> **What you have to do**
Give the number of lines in the data that contain the word "Tisno"; no other text is needed.

━━━━━━━━━━

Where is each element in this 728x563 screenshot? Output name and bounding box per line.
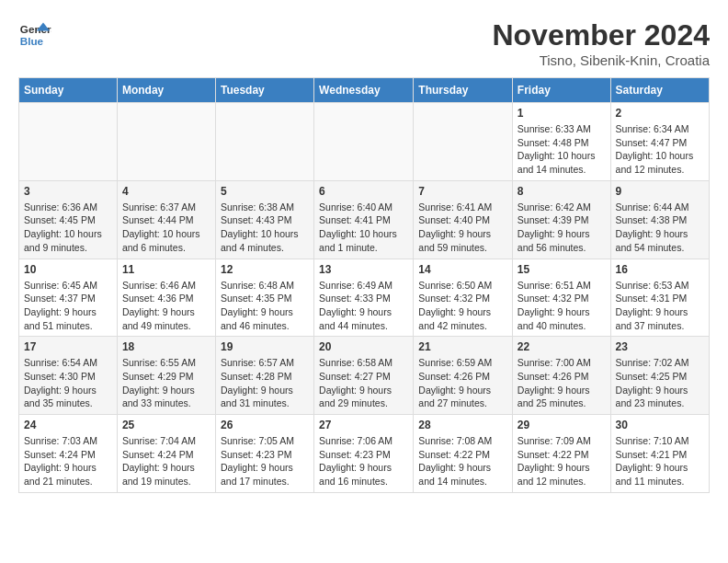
calendar-cell: [215, 103, 313, 181]
day-number: 22: [518, 340, 606, 353]
day-info: Sunrise: 7:03 AM Sunset: 4:24 PM Dayligh…: [24, 434, 112, 488]
calendar-cell: 12Sunrise: 6:48 AM Sunset: 4:35 PM Dayli…: [215, 259, 313, 337]
day-number: 14: [418, 263, 507, 276]
day-number: 30: [616, 419, 704, 431]
calendar-cell: 16Sunrise: 6:53 AM Sunset: 4:31 PM Dayli…: [610, 259, 709, 337]
day-info: Sunrise: 7:04 AM Sunset: 4:24 PM Dayligh…: [122, 434, 210, 488]
calendar-cell: 2Sunrise: 6:34 AM Sunset: 4:47 PM Daylig…: [610, 103, 709, 181]
calendar-cell: 8Sunrise: 6:42 AM Sunset: 4:39 PM Daylig…: [512, 180, 610, 259]
calendar-cell: 14Sunrise: 6:50 AM Sunset: 4:32 PM Dayli…: [414, 259, 513, 337]
day-info: Sunrise: 6:45 AM Sunset: 4:37 PM Dayligh…: [24, 279, 112, 333]
weekday-header: Monday: [117, 78, 215, 103]
calendar-cell: 25Sunrise: 7:04 AM Sunset: 4:24 PM Dayli…: [117, 415, 215, 493]
day-info: Sunrise: 7:08 AM Sunset: 4:22 PM Dayligh…: [418, 434, 507, 488]
logo: General Blue: [18, 18, 51, 52]
calendar-cell: 17Sunrise: 6:54 AM Sunset: 4:30 PM Dayli…: [19, 337, 118, 415]
logo-icon: General Blue: [18, 18, 51, 52]
calendar-cell: 18Sunrise: 6:55 AM Sunset: 4:29 PM Dayli…: [117, 337, 215, 415]
day-info: Sunrise: 6:40 AM Sunset: 4:41 PM Dayligh…: [319, 201, 408, 255]
day-number: 9: [616, 185, 704, 198]
calendar-week-row: 3Sunrise: 6:36 AM Sunset: 4:45 PM Daylig…: [19, 180, 710, 259]
calendar-table: SundayMondayTuesdayWednesdayThursdayFrid…: [18, 77, 710, 493]
day-info: Sunrise: 7:06 AM Sunset: 4:23 PM Dayligh…: [319, 434, 408, 488]
calendar-cell: 13Sunrise: 6:49 AM Sunset: 4:33 PM Dayli…: [314, 259, 414, 337]
day-info: Sunrise: 7:09 AM Sunset: 4:22 PM Dayligh…: [518, 434, 606, 488]
weekday-header: Tuesday: [215, 78, 313, 103]
day-info: Sunrise: 6:38 AM Sunset: 4:43 PM Dayligh…: [221, 201, 309, 255]
calendar-cell: 7Sunrise: 6:41 AM Sunset: 4:40 PM Daylig…: [414, 180, 513, 259]
calendar-cell: 30Sunrise: 7:10 AM Sunset: 4:21 PM Dayli…: [610, 415, 709, 493]
day-number: 20: [319, 340, 408, 353]
day-number: 17: [24, 340, 112, 353]
calendar-cell: 11Sunrise: 6:46 AM Sunset: 4:36 PM Dayli…: [117, 259, 215, 337]
calendar-cell: 5Sunrise: 6:38 AM Sunset: 4:43 PM Daylig…: [215, 180, 313, 259]
day-info: Sunrise: 7:10 AM Sunset: 4:21 PM Dayligh…: [616, 434, 704, 488]
calendar-cell: 24Sunrise: 7:03 AM Sunset: 4:24 PM Dayli…: [19, 415, 118, 493]
day-info: Sunrise: 6:54 AM Sunset: 4:30 PM Dayligh…: [24, 356, 112, 410]
calendar-cell: 3Sunrise: 6:36 AM Sunset: 4:45 PM Daylig…: [19, 180, 118, 259]
calendar-cell: 15Sunrise: 6:51 AM Sunset: 4:32 PM Dayli…: [512, 259, 610, 337]
day-info: Sunrise: 6:50 AM Sunset: 4:32 PM Dayligh…: [418, 279, 507, 333]
calendar-cell: 20Sunrise: 6:58 AM Sunset: 4:27 PM Dayli…: [314, 337, 414, 415]
weekday-header: Friday: [512, 78, 610, 103]
calendar-cell: [414, 103, 513, 181]
calendar-cell: 10Sunrise: 6:45 AM Sunset: 4:37 PM Dayli…: [19, 259, 118, 337]
day-info: Sunrise: 6:37 AM Sunset: 4:44 PM Dayligh…: [122, 201, 210, 255]
day-number: 24: [24, 419, 112, 431]
calendar-cell: [19, 103, 118, 181]
day-info: Sunrise: 6:53 AM Sunset: 4:31 PM Dayligh…: [616, 279, 704, 333]
day-number: 6: [319, 185, 408, 198]
title-area: November 2024 Tisno, Sibenik-Knin, Croat…: [492, 18, 710, 68]
calendar-cell: 27Sunrise: 7:06 AM Sunset: 4:23 PM Dayli…: [314, 415, 414, 493]
day-number: 1: [518, 107, 606, 120]
calendar-cell: 29Sunrise: 7:09 AM Sunset: 4:22 PM Dayli…: [512, 415, 610, 493]
weekday-header: Thursday: [414, 78, 513, 103]
day-number: 10: [24, 263, 112, 276]
day-info: Sunrise: 6:41 AM Sunset: 4:40 PM Dayligh…: [418, 201, 507, 255]
day-info: Sunrise: 6:51 AM Sunset: 4:32 PM Dayligh…: [518, 279, 606, 333]
day-number: 27: [319, 419, 408, 431]
calendar-cell: 4Sunrise: 6:37 AM Sunset: 4:44 PM Daylig…: [117, 180, 215, 259]
day-number: 23: [616, 340, 704, 353]
day-info: Sunrise: 6:58 AM Sunset: 4:27 PM Dayligh…: [319, 356, 408, 410]
day-number: 2: [616, 107, 704, 120]
day-number: 3: [24, 185, 112, 198]
day-number: 4: [122, 185, 210, 198]
calendar-cell: [117, 103, 215, 181]
calendar-cell: [314, 103, 414, 181]
day-info: Sunrise: 6:42 AM Sunset: 4:39 PM Dayligh…: [518, 201, 606, 255]
calendar-cell: 23Sunrise: 7:02 AM Sunset: 4:25 PM Dayli…: [610, 337, 709, 415]
day-number: 5: [221, 185, 309, 198]
day-info: Sunrise: 6:55 AM Sunset: 4:29 PM Dayligh…: [122, 356, 210, 410]
calendar-cell: 1Sunrise: 6:33 AM Sunset: 4:48 PM Daylig…: [512, 103, 610, 181]
day-number: 19: [221, 340, 309, 353]
day-number: 29: [518, 419, 606, 431]
calendar-week-row: 17Sunrise: 6:54 AM Sunset: 4:30 PM Dayli…: [19, 337, 710, 415]
weekday-header-row: SundayMondayTuesdayWednesdayThursdayFrid…: [19, 78, 710, 103]
calendar-week-row: 24Sunrise: 7:03 AM Sunset: 4:24 PM Dayli…: [19, 415, 710, 493]
day-info: Sunrise: 6:46 AM Sunset: 4:36 PM Dayligh…: [122, 279, 210, 333]
day-number: 15: [518, 263, 606, 276]
day-number: 12: [221, 263, 309, 276]
location-title: Tisno, Sibenik-Knin, Croatia: [492, 52, 710, 68]
day-number: 16: [616, 263, 704, 276]
day-number: 13: [319, 263, 408, 276]
day-info: Sunrise: 6:33 AM Sunset: 4:48 PM Dayligh…: [518, 122, 606, 177]
day-info: Sunrise: 6:57 AM Sunset: 4:28 PM Dayligh…: [221, 356, 309, 410]
calendar-cell: 22Sunrise: 7:00 AM Sunset: 4:26 PM Dayli…: [512, 337, 610, 415]
day-number: 25: [122, 419, 210, 431]
day-number: 26: [221, 419, 309, 431]
day-number: 28: [418, 419, 507, 431]
day-info: Sunrise: 6:34 AM Sunset: 4:47 PM Dayligh…: [616, 122, 704, 177]
calendar-cell: 19Sunrise: 6:57 AM Sunset: 4:28 PM Dayli…: [215, 337, 313, 415]
day-info: Sunrise: 6:49 AM Sunset: 4:33 PM Dayligh…: [319, 279, 408, 333]
calendar-cell: 28Sunrise: 7:08 AM Sunset: 4:22 PM Dayli…: [414, 415, 513, 493]
weekday-header: Saturday: [610, 78, 709, 103]
month-title: November 2024: [492, 18, 710, 52]
day-number: 18: [122, 340, 210, 353]
calendar-week-row: 1Sunrise: 6:33 AM Sunset: 4:48 PM Daylig…: [19, 103, 710, 181]
calendar-cell: 6Sunrise: 6:40 AM Sunset: 4:41 PM Daylig…: [314, 180, 414, 259]
weekday-header: Sunday: [19, 78, 118, 103]
calendar-cell: 21Sunrise: 6:59 AM Sunset: 4:26 PM Dayli…: [414, 337, 513, 415]
day-info: Sunrise: 6:44 AM Sunset: 4:38 PM Dayligh…: [616, 201, 704, 255]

━━━━━━━━━━

> **Your response**
2